Lost & Found – 37

At the age of thirty-seven
She realized she’d never ride
Through Paris in a sports car
With the warm wind in her hair

-From The Ballad of Lucy Jordan, Marianne Faithful

I – Thirty-seven

Trapped. Slowly, inevitably the understanding creeps in: I will never be able to afford a house in this city; this crappy job is the one I’ll probably be doing for the rest of my life; I will never find the lover who will give me time and respect, who will listen to my fears; I’m too old to change. Better not to fight it and just accept.

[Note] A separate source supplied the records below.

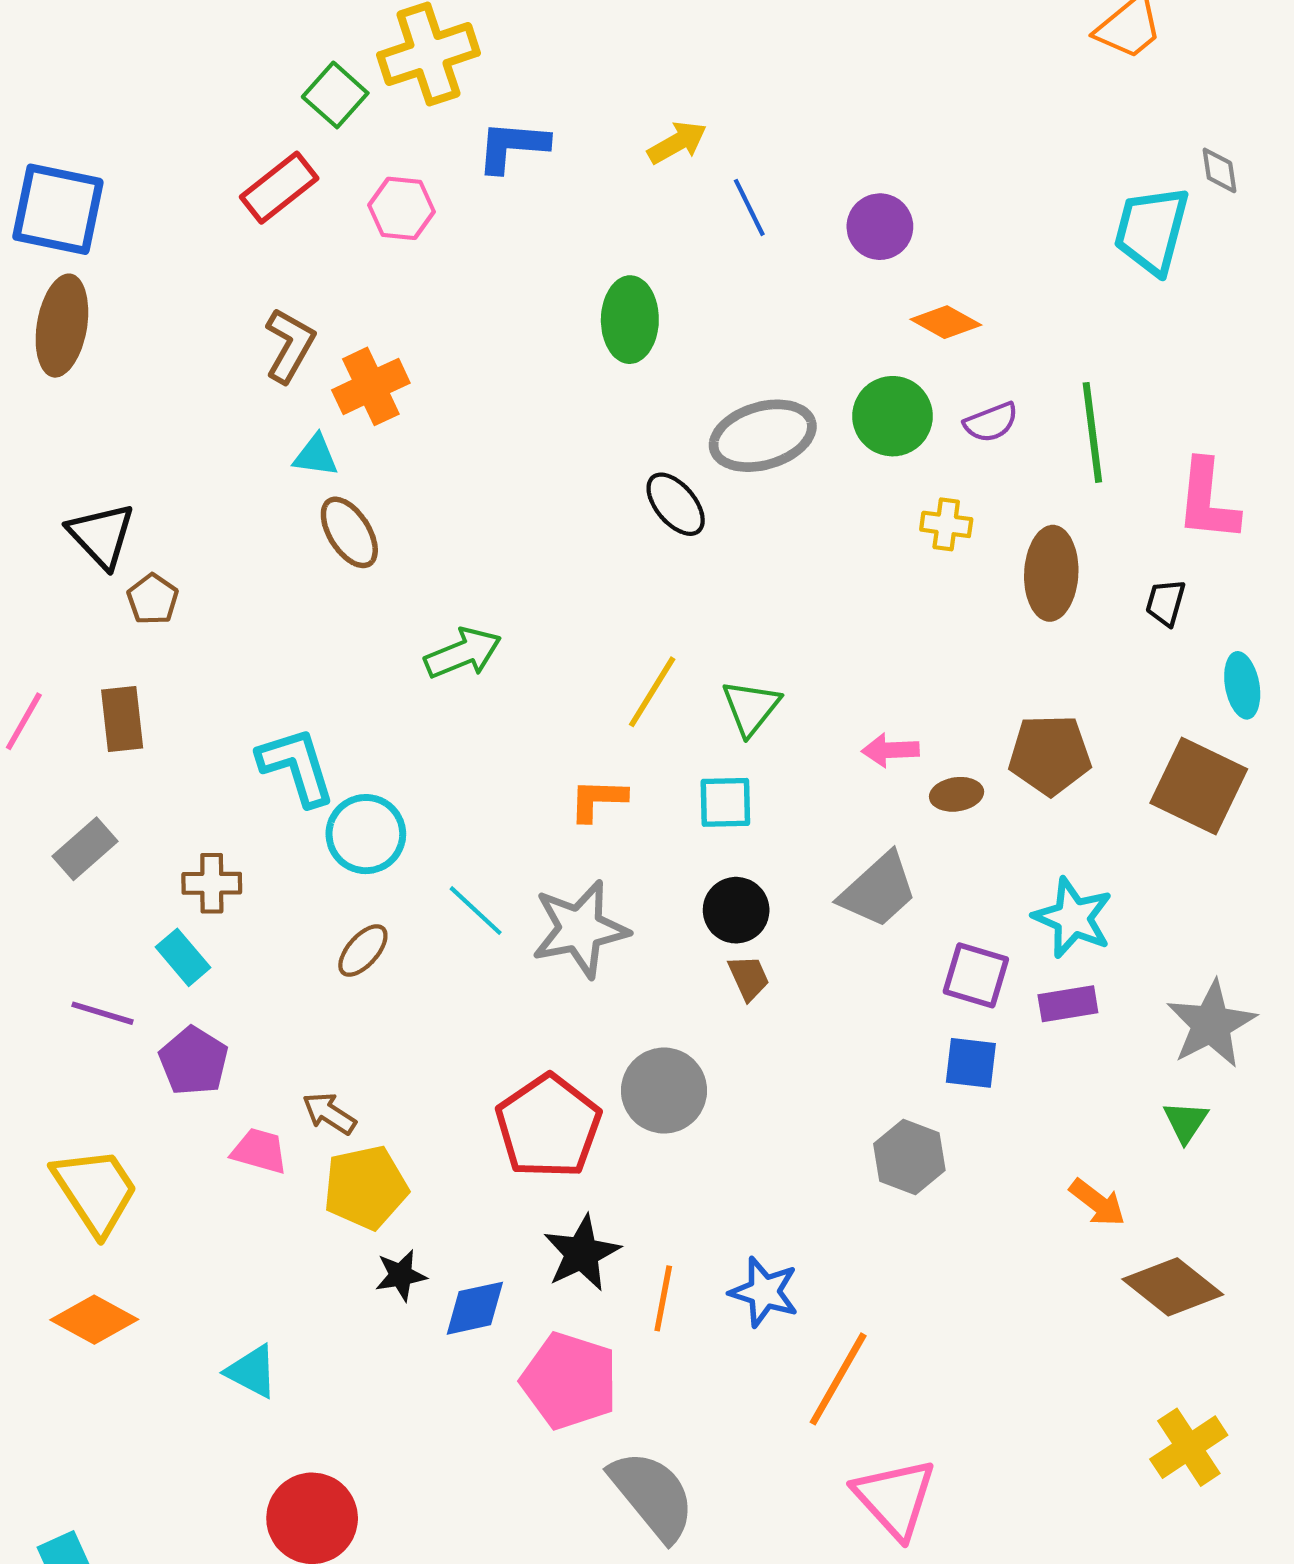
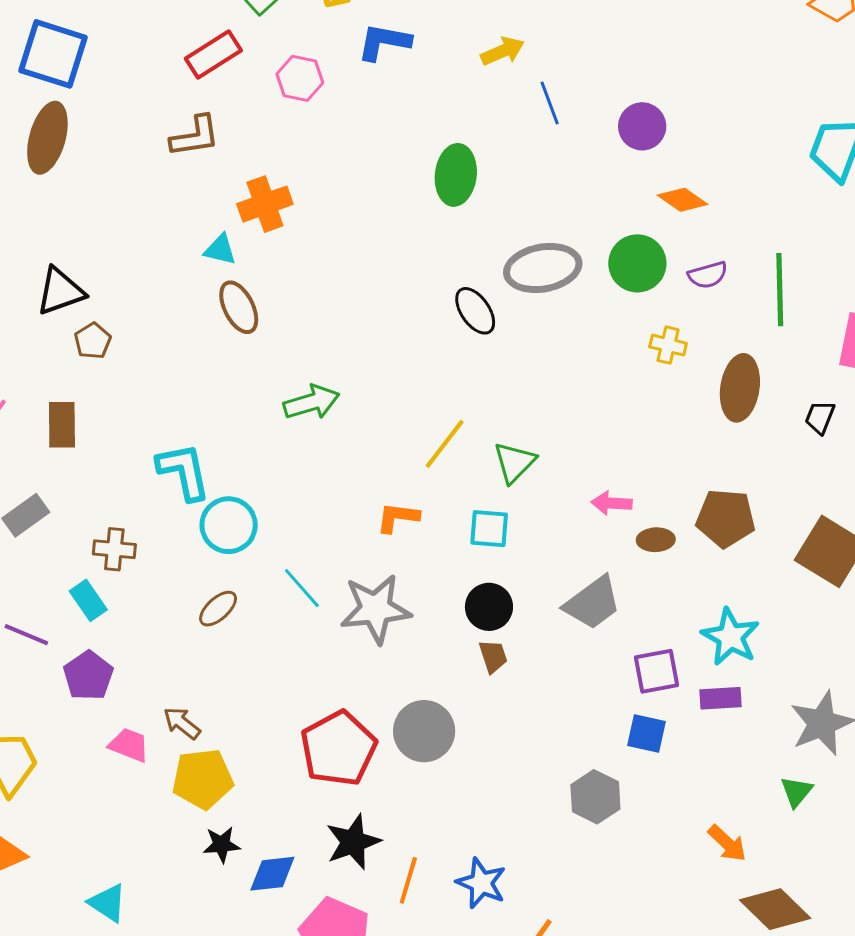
brown L-shape: (290, 345) -> (195, 136), moved, turned 46
black triangle: (101, 535) -> (60, 291), turned 48
purple square: (976, 975) -> (656, 671), turned -33

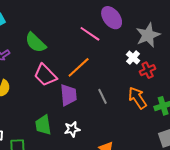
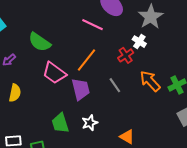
red cross: (148, 70) -> (126, 55), moved

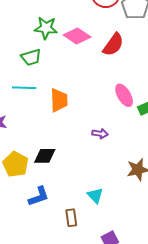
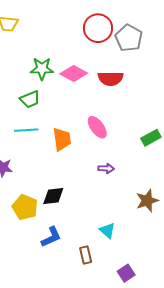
red semicircle: (113, 45) -> (111, 79), turned 60
pink ellipse: (124, 95) -> (97, 127), moved

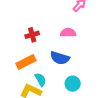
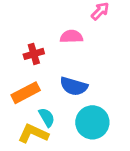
pink semicircle: (68, 33) -> (71, 37), moved
cyan circle: (73, 84) -> (92, 122), size x1.5

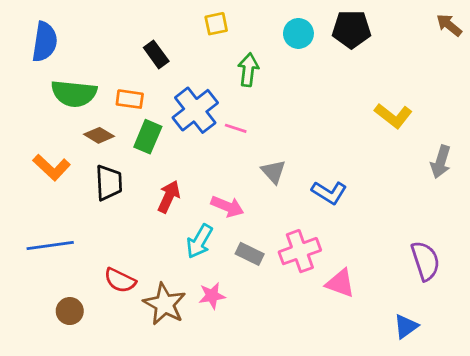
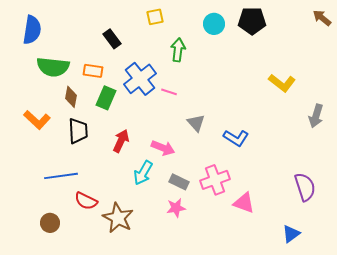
brown diamond: (99, 135) -> (71, 97), turned 70
blue line: (50, 245) -> (61, 176), moved
pink star: (212, 296) -> (176, 208), moved

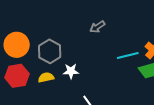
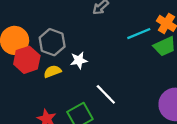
red hexagon: (17, 76) -> (27, 60), moved

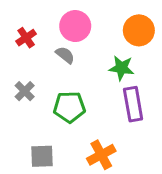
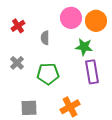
pink circle: (75, 26) -> (71, 18), moved
gray semicircle: (65, 55) -> (45, 38), turned -128

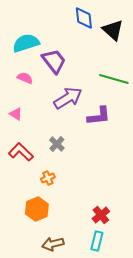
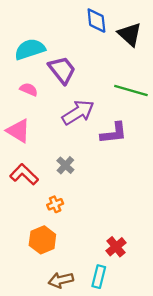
pink triangle: (16, 114) -> (18, 131), size x1.6
cyan rectangle: (97, 241) -> (99, 277), moved

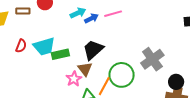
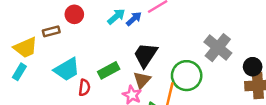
red semicircle: (21, 46) -> (84, 88), moved
cyan trapezoid: (44, 46) -> (67, 69), moved
brown triangle: (85, 69) -> (142, 80), turned 35

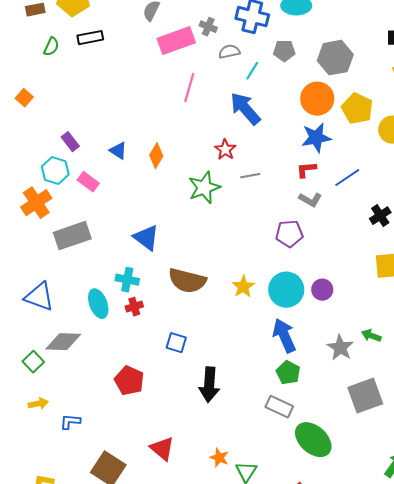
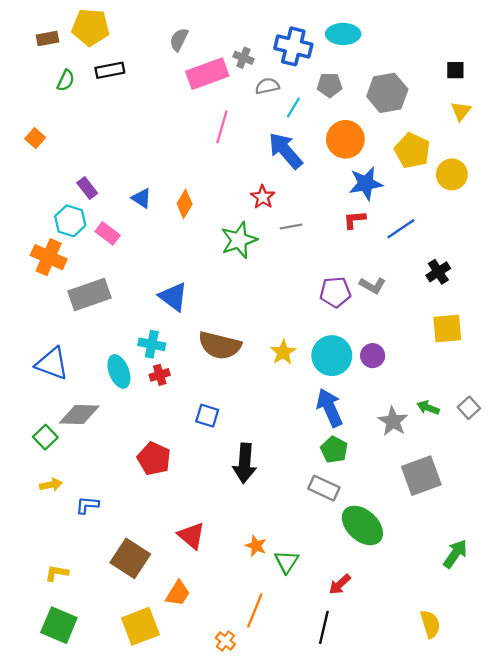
orange circle: (317, 99) -> (345, 139), moved
gray L-shape: (310, 200) -> (373, 285), moved
orange cross: (36, 203) -> (49, 257), turned -32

In her mind’s eye she arranges and rearranges the images of her failures and disappointments, like photographs on a table. The failed, angry marriage. The stillbirth. The repossessed car, estranged children, failed college courses, broken promises, betrayals, accidents, pills, booze, weakness. At least there are Seinfeld reruns on television, and enough money for a bottle of white wine or a new pair of shoes to dull the ache.

II – Forty-one

Too little, too late. No point, really. So long out of school, probably won’t even be able to finish it. Just another thing to add to the list of half-completed projects, unread books, well-begun but abandoned stories. Still, the night school course looks interesting. She can imagine the smell of furniture polish in the library, the young fresh faces of her fellow students sitting in rows. But God – four, five, six years to get a degree. And then what? Forty-seven years old. No real direction in mind. Children almost out of their teens. Still, what will I be doing in six years from now if I don’t try? At least it’ll broaden my horizons, maybe be a chance to meet somebody new.

III- Fifty-six

Slowly, inevitably the four-year-old granddaughter makes her way up from the tideline clutching an orange plastic bucket filled with wet sand. She dumps it at her grandmother’s feet. Today is a p.d. day at the school the grandmother teaches at, so they’re at Spanish Banks discovering the magical anemones, lifting up rocks looking for crabs and tiny squirming eels. Later on, they’ll take the bus to Broadway and buy an ice cream cone and maybe see what’s playing at the Hollywood. She should really be at home working on the paper for her Master’s course. But time enough for that. After you get enough life under your belt, you realize that everything that you are meant to accomplish in this life will eventually get done, even if it’s ever so slowly.